Si el dolor es, como dicen, un pitido, un mensaje que el cuerpo le envía al cerebro para avisar que algo va mal, ¿por qué tiene que ser punzante, incómodo y febril? ¿Por qué no inventan algo para que te llegue un mensaje al móvil, por ejemplo?
Mensaje: «Se está formando un absceso de pus en el cachete derecho de su culo. Tiene dos días para desinflamarlo con Phermodin (pomada). Transcurrido ese lapso, duele. Pásalo».
Este sistema sería ideal no sólo para mi problema de esta semana, que en sí no fue grave, sino para cosas peores.
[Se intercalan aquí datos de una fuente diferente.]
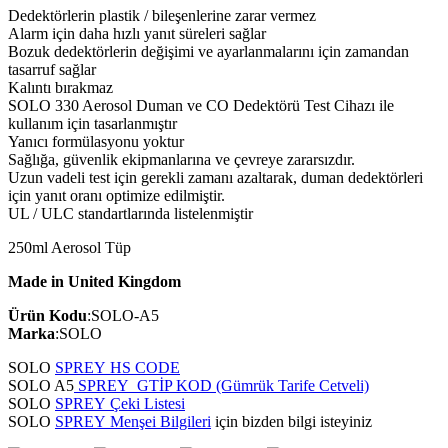
Dedektörlerin plastik / bileşenlerine zarar vermez
Alarm için daha hızlı yanıt süreleri sağlar
Bozuk dedektörlerin değişimi ve ayarlanmalarını için zamandan
tasarruf sağlar
Kalıntı bırakmaz
SOLO 330 Aerosol Duman ve CO Dedektörü Test Cihazı ile
kullanım için tasarlanmıştır
Yanıcı formülasyonu yoktur
Sağlığa, güvenlik ekipmanlarına ve çevreye zararsızdır.
Uzun vadeli test için gerekli zamanı azaltarak, duman dedektörleri
için yanıt oranı optimize edilmiştir.
UL / ULC standartlarında listelenmiştir
250ml Aerosol Tüp
Made in United Kingdom
Ürün Kodu
:SOLO-A5
Marka
:SOLO
SOLO
SPREY HS CODE
SOLO A5
SPREY GTİP KOD (Gümrük Tarife Cetveli)
SOLO
SPREY Çeki Listesi
SOLO
SPREY Menşei Bilgileri
için bizden bilgi isteyiniz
Hay gente que convive, sin saberlo, con problemas latentes que pueden ser mortales. ¿Por qué hay que ir a hacerse un chequeo? ¿No está el mundo tan avanzado como para que estas cuestiones se detecten de forma automática y viajen por sistema GPS?
Mensaje urgente: «Hay algo que no cuadra en su colon. Puede convertirse en un cáncer entre los años 2007 y 2009. Se recomienda que deje de comer lechón y que se dé una vuelta por el médico. ¿Desea oír nuevamente esta alarma dentro de dos meses?»
La fiebre me llevó a pensar que, en un futuro, este sistema de alertas SMS podría ir más lejos, y saltar del terreno médico a territorios más generalizados de nuestra vida. No estaría mal que también el teléfono nos avisara de los peligros cotidianos:
Aviso importante: «Haz tiempo en el bar: en la puerta de tu casa te está esperando el pesado de Eugenio».
En este caso, pensaba yo, ya casi con cuarenta de fiebre, también sería probable que Eugenio tuviera uno de estos teléfonos:
Atención: «El Jorge acaba de hacer una parada en Bar de Diagonal y Paseo San Juan. Puedes encontrarlo ahí para contarle tus dramas: está en la mesa cuatro a punto de pedirse un cortado».
Ahora ya estoy mejor, y todas esas disquisiciones febriles me parecen tan necesarias como utópicas. Pero no estaría nada mal que alguna vez la tecnología personal nos ayudase a prevenir el sufrimiento, o por lo menos a escondernos de los amigos pesados, que son otra forma disfrazada del dolor.
Antes de irme a hacerme las curaciones diurnas, les dejo un mensaje:
Piip: «Mi culo ya está en forma, queridos amigos, y Orsai vuelve a la normalidad de posteo. Pásalo».